(SOURCE MATERIAL)

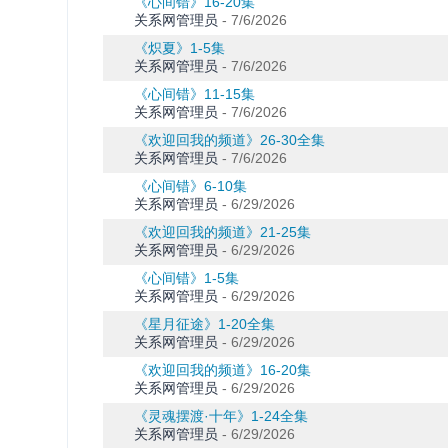
《心间错》16-20集
关系网管理员
-
7/6/2026
《炽夏》1-5集
关系网管理员
-
7/6/2026
《心间错》11-15集
关系网管理员
-
7/6/2026
《欢迎回我的频道》26-30全集
关系网管理员
-
7/6/2026
《心间错》6-10集
关系网管理员
-
6/29/2026
《欢迎回我的频道》21-25集
关系网管理员
-
6/29/2026
《心间错》1-5集
关系网管理员
-
6/29/2026
《星月征途》1-20全集
关系网管理员
-
6/29/2026
《欢迎回我的频道》16-20集
关系网管理员
-
6/29/2026
《灵魂摆渡·十年》1-24全集
关系网管理员
-
6/29/2026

(End SOURCE MATERIAL)

EXERCISE GOAL: Take the listing and print it again exactly, but without any pictures.

TASK OUTPUT:
《心间错》16-20集
关系网管理员
-
7/6/2026
《炽夏》1-5集
关系网管理员
-
7/6/2026
《心间错》11-15集
关系网管理员
-
7/6/2026
《欢迎回我的频道》26-30全集
关系网管理员
-
7/6/2026
《心间错》6-10集
关系网管理员
-
6/29/2026
《欢迎回我的频道》21-25集
关系网管理员
-
6/29/2026
《心间错》1-5集
关系网管理员
-
6/29/2026
《星月征途》1-20全集
关系网管理员
-
6/29/2026
《欢迎回我的频道》16-20集
关系网管理员
-
6/29/2026
《灵魂摆渡·十年》1-24全集
关系网管理员
-
6/29/2026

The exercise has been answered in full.